What does this have to do with the future of Cooperative Extension? Everything.
Think for a moment about the implications of this in terms of traditional media. As Mathew Ingram observed recently, if one of the nation’s preeminent bloggers can leave an online publication such as the Daily Beast and strike out on his own, who’s to say that other premiere bloggers and columnists —the New York Times’ Nate Silver and Thomas Friedman, for example — won’t soon follow?
As Ingram asks rather ominously, “at what point does it become more of a hindrance than a benefit to be associated with a traditional media brand?”
Within only days after announcing his split, Sullivan raised more $300,000 dollars for his new site. More recently, he’s drawn closer to the $500,000 million mark. There is every reason to believe that Sullivan, distinguished by his long history of media trailblazing, is once again primed to change the media landscape.
What we’re talking about here is creative destructionism on crack. The arrival of new media a generation ago thoroughly democratized media usage partly by drastically lowering entry costs.
New media have empowered gifted writers such as Sullivan — good writers who also aren’t afraid to think out of the box and to challenge conventional thinking — to strike out on their own.
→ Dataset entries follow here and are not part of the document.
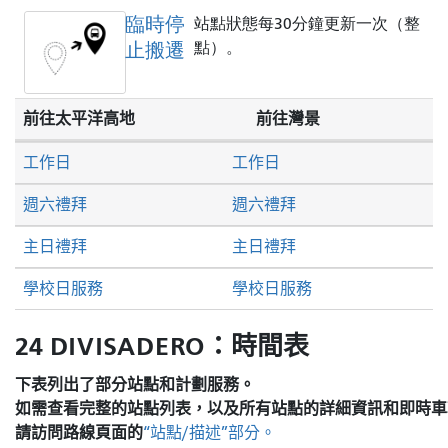
臨時停
站點狀態每30分鐘更新一次（整
止搬遷
點）。
前往太平洋高地
前往灣景
工作日
工作日
週六禮拜
週六禮拜
主日禮拜
主日禮拜
學校日服務
學校日服務
24 DIVISADERO：時間表
下表列出了部分站點和計劃服務。
如需查看完整的站點列表，以及所有站點的詳細資訊和即時車
請訪問
路線頁面的
“站點/描述”部分。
Small wonder why I and others get so frustrated with the people in our ranks who view new media adoption as just another skill set that must be added to one’s professional repertoire simply to pass muster at the next performance appraisal review.
They don’t understand how these new media are reordering everything in their wake, not only communications and business but every facet of our lives.
Within higher education, we’re already getting a taste what’s in store for us with the steady growth of Massive Online Open Courses.
That raises a rather fascinating but troubling question. To paraphrase, Ingram, how much longer will it be before the majority of aspiring students view conventional higher education as a hindrance more than a benefit?
The skeptical colleagues in our ranks must understand that Cooperative Extension is no more immune to the effects of new media than any other facet of education.
I’ll leave my readers with another question: At what point will traditional Cooperative Extension programming and delivery methods be viewed more as hindrances than benefits?
To put it another way, how much longer before a handful of aspiring Extension educators strike out on their own and develop an outreach version of MOOCs?